Within the data below, state how many lines contain the string "Birthday". Provide the number only.

:: Listed entries ::

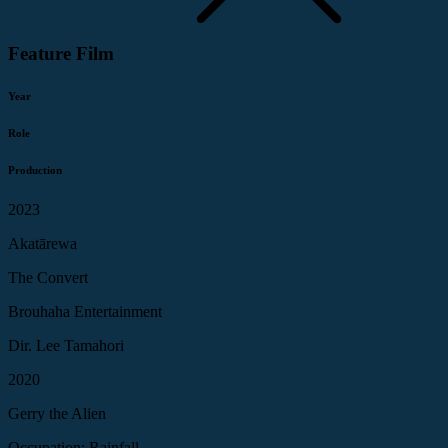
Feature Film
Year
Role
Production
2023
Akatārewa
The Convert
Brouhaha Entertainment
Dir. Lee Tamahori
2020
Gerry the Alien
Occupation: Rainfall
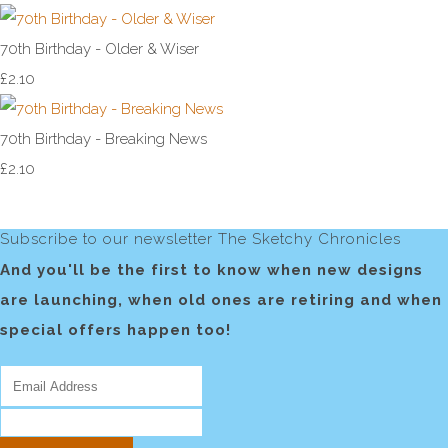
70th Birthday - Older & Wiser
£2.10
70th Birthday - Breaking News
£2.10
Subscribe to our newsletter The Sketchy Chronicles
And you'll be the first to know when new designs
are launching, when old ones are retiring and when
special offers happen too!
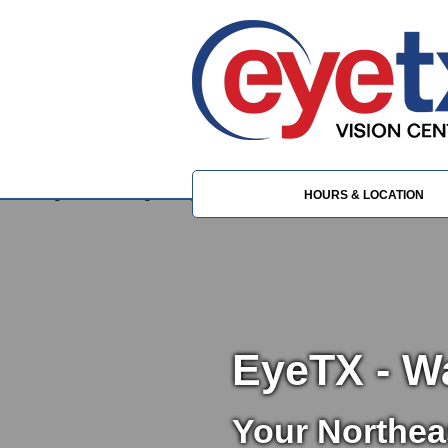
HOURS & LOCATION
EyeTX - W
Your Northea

:::

» **Task answer**
2